Well, influenced by the posts on panettone on my "other" bread forum, The Fresh Loaf, I took the plunge. The recipe I followed was Peter Reinhart's in The Bread Baker's Apprentice. He uses a wild ferment, but also spikes the dough with commercial instant dry yeast. I tend to be a sourdough purist with bread, but on this occasion, since I had never attempted panettone and had the impression from other folk that it was challenging, I decided to stay with Reinhart's recipe re adding the instant yeast. Just thought I should fess up on that, this being a sourdough forum.
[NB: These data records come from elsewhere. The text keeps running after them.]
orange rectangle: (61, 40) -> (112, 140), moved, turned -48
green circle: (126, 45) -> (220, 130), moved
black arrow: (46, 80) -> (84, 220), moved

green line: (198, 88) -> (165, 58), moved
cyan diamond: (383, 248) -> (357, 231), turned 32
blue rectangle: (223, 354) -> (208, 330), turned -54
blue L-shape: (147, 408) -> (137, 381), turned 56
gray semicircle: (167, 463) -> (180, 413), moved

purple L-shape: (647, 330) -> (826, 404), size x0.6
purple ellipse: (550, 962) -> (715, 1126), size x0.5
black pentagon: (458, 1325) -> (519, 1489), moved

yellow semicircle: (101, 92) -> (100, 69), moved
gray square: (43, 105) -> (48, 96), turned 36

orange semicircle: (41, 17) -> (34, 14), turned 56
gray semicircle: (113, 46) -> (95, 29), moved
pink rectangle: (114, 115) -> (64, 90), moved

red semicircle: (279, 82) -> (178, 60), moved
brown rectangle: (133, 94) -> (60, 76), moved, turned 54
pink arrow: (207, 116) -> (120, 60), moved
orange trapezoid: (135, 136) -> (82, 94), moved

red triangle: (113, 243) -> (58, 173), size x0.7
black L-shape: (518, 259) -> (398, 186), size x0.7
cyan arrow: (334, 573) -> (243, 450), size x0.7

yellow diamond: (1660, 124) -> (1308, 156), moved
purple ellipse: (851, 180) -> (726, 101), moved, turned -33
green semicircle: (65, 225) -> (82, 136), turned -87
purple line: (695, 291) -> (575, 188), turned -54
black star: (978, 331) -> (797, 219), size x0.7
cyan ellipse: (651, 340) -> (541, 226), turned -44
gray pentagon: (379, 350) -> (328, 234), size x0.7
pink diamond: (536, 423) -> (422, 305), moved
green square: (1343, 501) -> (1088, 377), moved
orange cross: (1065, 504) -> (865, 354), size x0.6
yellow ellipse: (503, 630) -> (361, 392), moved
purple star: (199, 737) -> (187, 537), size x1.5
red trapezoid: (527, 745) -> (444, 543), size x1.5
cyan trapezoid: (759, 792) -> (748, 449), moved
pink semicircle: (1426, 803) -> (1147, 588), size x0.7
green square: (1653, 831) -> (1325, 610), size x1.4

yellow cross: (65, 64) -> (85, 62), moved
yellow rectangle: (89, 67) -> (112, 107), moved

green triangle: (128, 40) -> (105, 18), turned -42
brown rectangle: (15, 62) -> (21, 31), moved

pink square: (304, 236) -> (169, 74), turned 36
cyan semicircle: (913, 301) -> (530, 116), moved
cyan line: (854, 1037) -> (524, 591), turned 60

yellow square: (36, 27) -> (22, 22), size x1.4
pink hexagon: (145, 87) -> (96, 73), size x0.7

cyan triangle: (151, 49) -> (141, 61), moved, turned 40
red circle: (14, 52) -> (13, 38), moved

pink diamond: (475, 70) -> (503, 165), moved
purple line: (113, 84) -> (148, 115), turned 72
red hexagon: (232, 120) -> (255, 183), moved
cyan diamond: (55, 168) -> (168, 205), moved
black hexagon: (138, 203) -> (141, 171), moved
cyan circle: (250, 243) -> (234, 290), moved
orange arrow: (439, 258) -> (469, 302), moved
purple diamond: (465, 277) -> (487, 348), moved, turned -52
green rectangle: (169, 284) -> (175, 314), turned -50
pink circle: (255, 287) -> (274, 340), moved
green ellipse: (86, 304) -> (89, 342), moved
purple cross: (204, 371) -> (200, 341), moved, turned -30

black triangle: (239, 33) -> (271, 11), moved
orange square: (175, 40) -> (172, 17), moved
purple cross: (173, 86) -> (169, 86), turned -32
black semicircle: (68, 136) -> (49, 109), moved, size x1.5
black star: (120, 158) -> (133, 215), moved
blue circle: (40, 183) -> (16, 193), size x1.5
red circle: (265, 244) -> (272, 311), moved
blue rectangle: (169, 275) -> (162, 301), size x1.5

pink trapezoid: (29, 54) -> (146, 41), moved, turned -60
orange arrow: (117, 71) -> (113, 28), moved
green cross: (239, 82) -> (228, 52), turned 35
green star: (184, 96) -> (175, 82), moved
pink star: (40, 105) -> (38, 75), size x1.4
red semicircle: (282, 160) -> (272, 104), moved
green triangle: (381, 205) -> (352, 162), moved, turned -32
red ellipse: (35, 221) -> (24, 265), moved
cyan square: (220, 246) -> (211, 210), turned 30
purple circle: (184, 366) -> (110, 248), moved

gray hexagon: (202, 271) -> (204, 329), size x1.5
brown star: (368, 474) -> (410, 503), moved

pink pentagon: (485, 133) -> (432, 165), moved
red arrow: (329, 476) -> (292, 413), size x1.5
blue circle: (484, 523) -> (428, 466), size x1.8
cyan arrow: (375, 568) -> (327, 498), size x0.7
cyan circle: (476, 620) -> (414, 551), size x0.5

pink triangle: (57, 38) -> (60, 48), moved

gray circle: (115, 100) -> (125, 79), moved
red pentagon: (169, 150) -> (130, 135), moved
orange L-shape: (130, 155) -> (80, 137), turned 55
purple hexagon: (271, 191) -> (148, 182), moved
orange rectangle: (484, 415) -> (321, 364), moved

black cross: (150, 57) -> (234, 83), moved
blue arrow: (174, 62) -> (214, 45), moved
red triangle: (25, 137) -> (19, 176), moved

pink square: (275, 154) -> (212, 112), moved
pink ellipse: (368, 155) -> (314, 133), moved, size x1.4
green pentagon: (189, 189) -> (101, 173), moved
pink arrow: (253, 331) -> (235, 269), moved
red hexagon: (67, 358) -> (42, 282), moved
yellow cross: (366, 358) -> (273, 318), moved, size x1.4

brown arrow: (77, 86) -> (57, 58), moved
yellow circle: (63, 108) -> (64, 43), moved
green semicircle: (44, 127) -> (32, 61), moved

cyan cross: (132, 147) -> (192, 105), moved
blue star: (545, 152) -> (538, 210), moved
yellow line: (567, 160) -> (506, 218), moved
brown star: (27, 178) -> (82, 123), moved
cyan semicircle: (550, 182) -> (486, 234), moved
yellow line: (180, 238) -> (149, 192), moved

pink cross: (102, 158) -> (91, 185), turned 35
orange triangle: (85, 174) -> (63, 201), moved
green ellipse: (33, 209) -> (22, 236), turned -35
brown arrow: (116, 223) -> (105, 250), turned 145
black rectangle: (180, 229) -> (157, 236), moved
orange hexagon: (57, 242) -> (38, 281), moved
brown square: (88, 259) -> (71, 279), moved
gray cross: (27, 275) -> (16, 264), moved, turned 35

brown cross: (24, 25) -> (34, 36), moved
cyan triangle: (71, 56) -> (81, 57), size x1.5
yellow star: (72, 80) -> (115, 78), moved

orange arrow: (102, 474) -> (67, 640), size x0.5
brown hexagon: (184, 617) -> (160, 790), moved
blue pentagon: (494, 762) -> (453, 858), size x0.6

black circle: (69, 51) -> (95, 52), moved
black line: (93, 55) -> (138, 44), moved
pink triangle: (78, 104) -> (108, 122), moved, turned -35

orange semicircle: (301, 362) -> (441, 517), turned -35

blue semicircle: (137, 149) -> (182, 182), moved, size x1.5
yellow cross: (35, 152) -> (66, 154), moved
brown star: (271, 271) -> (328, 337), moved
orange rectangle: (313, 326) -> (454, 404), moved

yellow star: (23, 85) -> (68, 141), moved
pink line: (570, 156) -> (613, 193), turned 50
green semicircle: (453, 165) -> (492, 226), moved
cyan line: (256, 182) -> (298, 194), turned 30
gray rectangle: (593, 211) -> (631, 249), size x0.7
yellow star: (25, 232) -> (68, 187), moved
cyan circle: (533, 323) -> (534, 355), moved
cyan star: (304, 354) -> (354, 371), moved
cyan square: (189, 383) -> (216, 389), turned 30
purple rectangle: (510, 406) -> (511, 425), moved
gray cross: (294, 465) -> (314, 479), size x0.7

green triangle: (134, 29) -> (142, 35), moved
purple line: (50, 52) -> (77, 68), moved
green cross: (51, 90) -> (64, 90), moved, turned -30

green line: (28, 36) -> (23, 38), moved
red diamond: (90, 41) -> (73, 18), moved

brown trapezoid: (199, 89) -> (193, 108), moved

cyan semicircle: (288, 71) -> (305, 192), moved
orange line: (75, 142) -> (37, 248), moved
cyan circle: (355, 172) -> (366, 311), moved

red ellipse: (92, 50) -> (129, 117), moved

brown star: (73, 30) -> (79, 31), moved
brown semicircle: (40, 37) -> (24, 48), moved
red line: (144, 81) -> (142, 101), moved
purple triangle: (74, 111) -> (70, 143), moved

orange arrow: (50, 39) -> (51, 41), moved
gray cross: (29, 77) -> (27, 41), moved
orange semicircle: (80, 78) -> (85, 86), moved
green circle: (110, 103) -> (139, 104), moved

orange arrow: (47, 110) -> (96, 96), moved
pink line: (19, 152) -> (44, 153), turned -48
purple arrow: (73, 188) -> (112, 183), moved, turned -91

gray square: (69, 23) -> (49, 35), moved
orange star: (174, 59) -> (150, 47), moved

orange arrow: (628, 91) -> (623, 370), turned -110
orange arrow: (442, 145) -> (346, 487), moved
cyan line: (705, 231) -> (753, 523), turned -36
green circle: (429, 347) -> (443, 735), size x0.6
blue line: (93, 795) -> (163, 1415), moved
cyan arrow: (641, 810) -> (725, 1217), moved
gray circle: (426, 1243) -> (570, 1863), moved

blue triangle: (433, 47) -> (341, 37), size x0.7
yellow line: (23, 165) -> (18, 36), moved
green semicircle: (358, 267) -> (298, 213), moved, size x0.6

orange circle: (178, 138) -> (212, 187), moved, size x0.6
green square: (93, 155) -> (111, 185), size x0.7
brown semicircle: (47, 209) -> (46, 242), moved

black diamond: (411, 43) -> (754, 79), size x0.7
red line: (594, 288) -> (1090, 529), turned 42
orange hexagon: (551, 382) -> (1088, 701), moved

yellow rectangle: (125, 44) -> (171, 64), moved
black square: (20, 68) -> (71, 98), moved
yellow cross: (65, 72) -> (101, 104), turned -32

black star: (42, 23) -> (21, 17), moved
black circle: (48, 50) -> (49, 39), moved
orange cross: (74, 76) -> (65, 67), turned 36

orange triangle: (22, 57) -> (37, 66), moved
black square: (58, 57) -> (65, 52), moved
I made a few tweaks to Reinhart's recipe, some by necessity. For example, I couldn't track down any fiori di sicilia, and instead made do with natural vanilla extract and Moroccan orange flower water, plus some fresh grated lemon zest. It worked out fine - more than fine, actually.
During the baking, the aroma filling the kitchen was simply - whaddayasay? - oh mama! This alone was reward enough for effort.
I had to guess the baking times. Reinhart gave a baking time range from 30 mins for small panettone to 1.5 hours for large ones, using either panettone pans or the traditional paper moulds. I had a small pan and a large one I usually use for cakes, so settled on 1 hour and 1.5 hours respectively. Fortunately, it worked out.
This is turning into the sort of detailed post that ends up boring all but the writer, so I'll cut to the chase at this point.
Result? Thrilling! This is without doubt the best panettone I have tasted. Far more depth of flavour and moister than the commercial Italian imported panettones I have tried (and that's all I can go on...I haven't had the pleasure of sampling the real deal in Italy, fresh out of an acclaimed Italian bakery).
Aesthetically, as the pics will show, I didn't do so well. The top was not domed enough and the relatively shallow cake tins precluded the sort of tall rise that are a defining feature of traditional panettones. Also, Reinhart instructed that the tops be lightly sprayed with olive oil; I had no spray, so I brushed on some oil, and I think that's why the top ended up with the look it has - the oil covering was too thick.
Whatever, this experience suggests to me that anyone thinking of having a go at panettone should do so. Providing your recipe is a good one and the instructions clear, you should be fine.
I'd like to end off by wishing all participants on this great site a joyous and safe festive season.